# Great morning at Westbranch



## The Ukranian (Jul 9, 2010)

Had our nieces over so I promised I’d be home today by noon. On the water just before six only to find that a squirrel chewed through my Lorance wiring…ugh…so no depth or temperature today.
After about 10 minutes of casting, hooked up with a nice fish. Great battle and when all was said and done, 40” beauty on a black bucktail. She was not happy and it took me longer than I wanted to release her- that’s why no pic. Wanted to get her back in the water. I did and after a short time, she swam off.
Same bay and had another long distance hookup, but quickly got off-also on the bucktail. 
Ended up losing another on a spinnerbait and had to other follows…and home by noon!


----------



## The Ukranian (Jul 9, 2010)

Hit the branch again this morning. Water was a bit dirtier than last week and warm…73-74! Did manage this 32” on a spinnerbait. Had a follow by a big fish, easily in the 40s


----------



## Kenlow1 (Jul 14, 2012)

That bucktail seems to be a “hot” bait!
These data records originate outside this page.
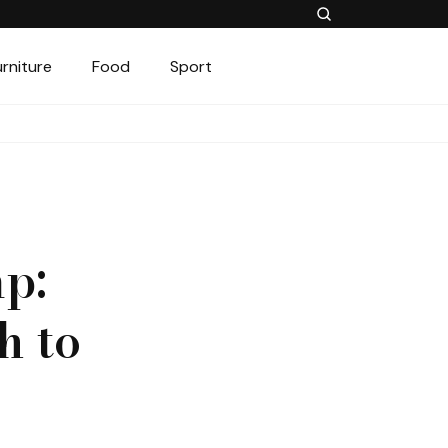
urniture
Food
Sport
p:
h to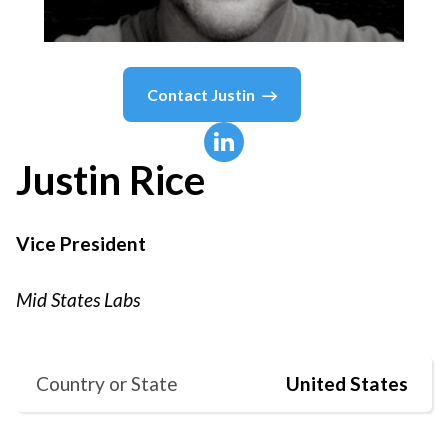
Contact
Justin
Justin
Rice
Vice President
Mid States Labs
Country or State
United States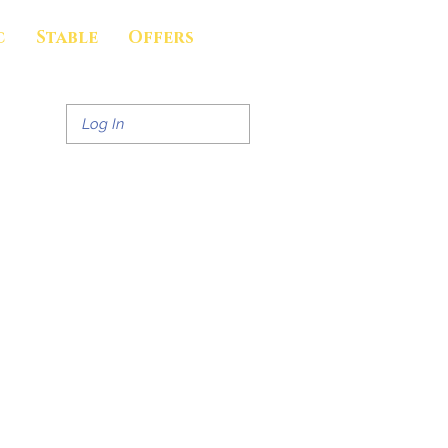
c
Stable
Offers
Log In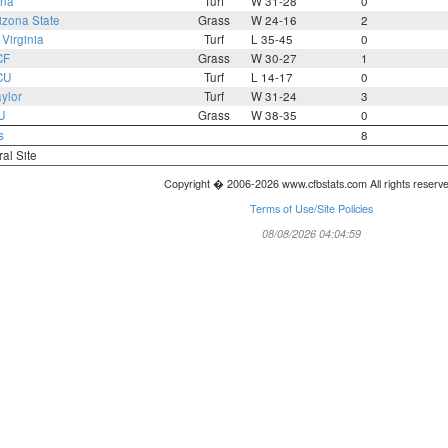
ona
Turf
W 31-28
0
izona State
Grass
W 24-16
2
Virginia
Turf
L 35-45
0
CF
Grass
W 30-27
1
CU
Turf
L 14-17
0
ylor
Turf
W 31-24
3
U
Grass
W 38-35
0
s
8
ral Site
Copyright � 2006-2026 www.cfbstats.com All rights reserv
Terms of Use/Site Policies
08/08/2026 04:04:59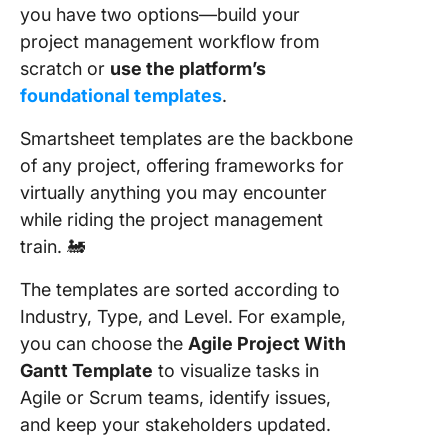
you have two options—build your
project management workflow from
scratch or
use the platform’s
foundational templates
.
Smartsheet templates are the backbone
of any project, offering frameworks for
virtually anything you may encounter
while riding the project management
train. 🚂
The templates are sorted according to
Industry, Type, and Level. For example,
you can choose the
Agile Project With
Gantt Template
to visualize tasks in
Agile or Scrum teams, identify issues,
and keep your stakeholders updated.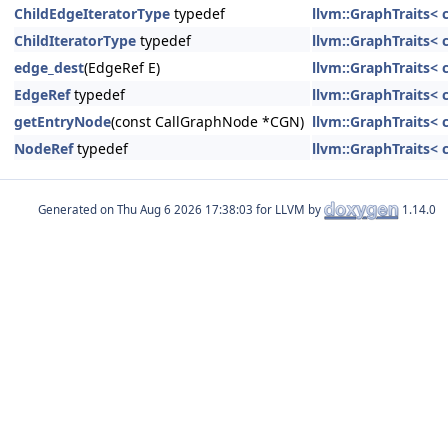
ChildEdgeIteratorType
typedef
llvm::GraphTraits< 
ChildIteratorType
typedef
llvm::GraphTraits< 
edge_dest
(EdgeRef E)
llvm::GraphTraits< 
EdgeRef
typedef
llvm::GraphTraits< 
getEntryNode
(const CallGraphNode *CGN)
llvm::GraphTraits< 
NodeRef
typedef
llvm::GraphTraits< 
Generated on
for LLVM by
1.14.0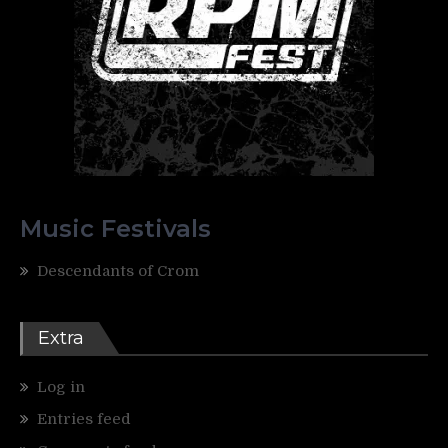
Music Festivals
Descendants of Crom
Extra
Log in
Entries feed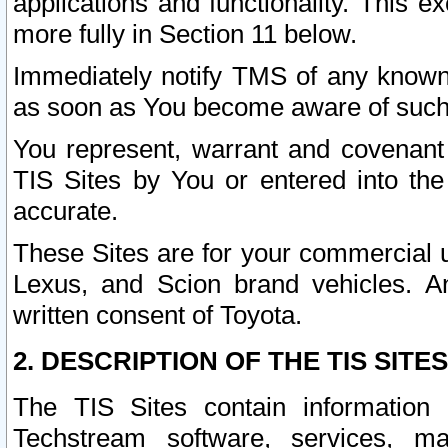
applications and functionality. This 
more fully in Section 11 below.
Immediately notify TMS of any known 
as soon as You become aware of such
You represent, warrant and covenant 
TIS Sites by You or entered into th
accurate.
These Sites are for your commercial u
Lexus, and Scion brand vehicles. An
written consent of Toyota.
2. DESCRIPTION OF THE TIS SITES
The TIS Sites contain information 
Techstream software, services, mai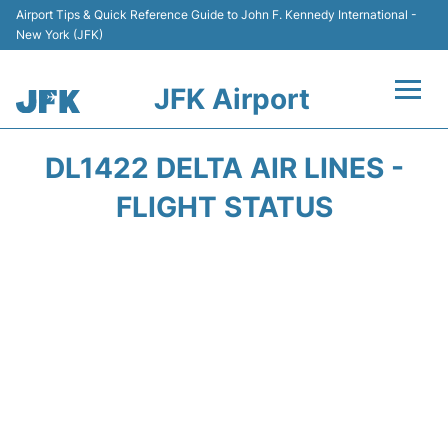
Airport Tips & Quick Reference Guide to John F. Kennedy International -
New York (JFK)
JFK Airport
Flights +
DL1422 DELTA AIR LINES -
Airport Info +
FLIGHT STATUS
Parking
Transport +
Car Rental
Passengers Info +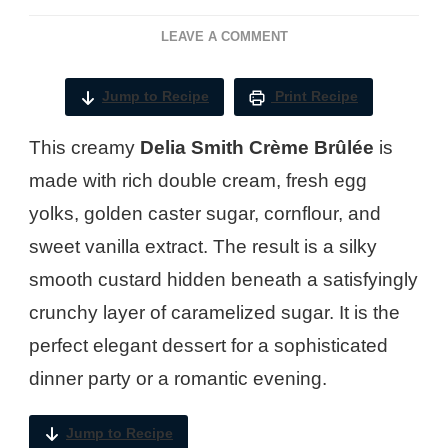
ON
LEAVE A COMMENT
DELIA
SMITH
Jump to Recipe
Print Recipe
CREME
BRULEE​
This creamy
Delia Smith Crème Brûlée
is
RECIPE
made with rich double cream, fresh egg
yolks, golden caster sugar, cornflour, and
sweet vanilla extract. The result is a silky
smooth custard hidden beneath a satisfyingly
crunchy layer of caramelized sugar. It is the
perfect elegant dessert for a sophisticated
dinner party or a romantic evening.
Jump to Recipe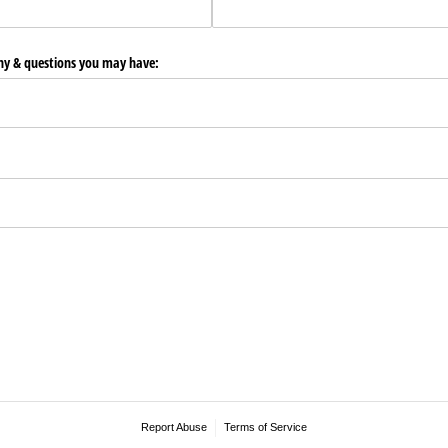
any & questions you may have:
Report Abuse
Terms of Service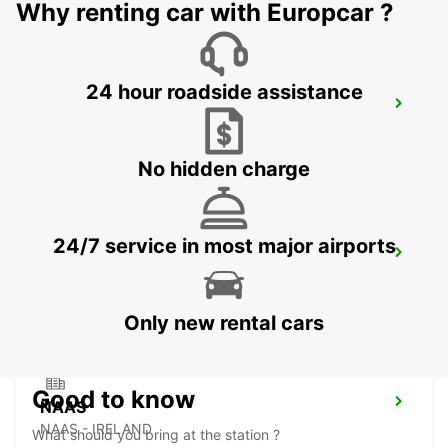
Why renting car with Europcar ?
24 hour roadside assistance
DUBLIN SPENCER DOCK
DUBLIN - IRELAND
No hidden charge
24/7 service in most major airports
DUBLIN SOUTH
DUBLIN - IRELAND
Only new rental cars
Good to know
NAAS
NAAS - IRELAND
What should you bring at the station ?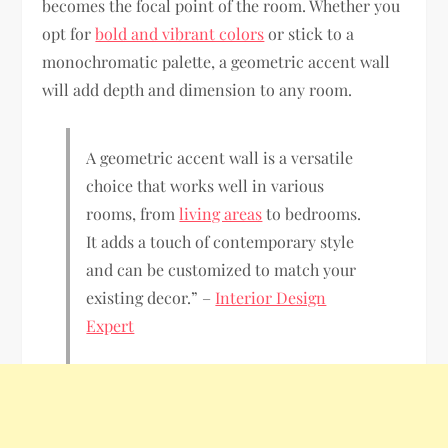
becomes the focal point of the room. Whether you
opt for
bold and vibrant colors
or stick to a
monochromatic palette, a geometric accent wall
will add depth and dimension to any room.
A geometric accent wall is a versatile
choice that works well in various
rooms, from
living areas
to bedrooms.
It adds a touch of contemporary style
and can be customized to match your
existing decor.” –
Interior Design
Expert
Any pics of the color? Black or brown bucktail? Thanks for the report.


----------



## REEL GRIP (Jan 11, 2013)

The Ukranian said:


> Had our nieces over so I promised I’d be home today by noon. On the water just before six only to find that a squirrel chewed through my Lorance wiring…ugh…so no depth or temperature today.
> After about 10 minutes of casting, hooked up with a nice fish. Great battle and when all was said and done, 40” beauty on a black bucktail. She was not happy and it took me longer than I wanted to release her- that’s why no pic. Wanted to get her back in the water. I did and after a short time, she swam off.
> Same bay and had another long distance hookup, but quickly got off-also on the bucktail.
> Ended up losing another on a spinnerbait and had to other follows…and home by noon!


Put a few Moth Balls in your boat when in storage.
Keeps the Squirrels out.


----------



## The Ukranian (Jul 9, 2010)

Black bucktail. I had what I thought was enough mothballs… added more and seems to have done the trick, thanks


----------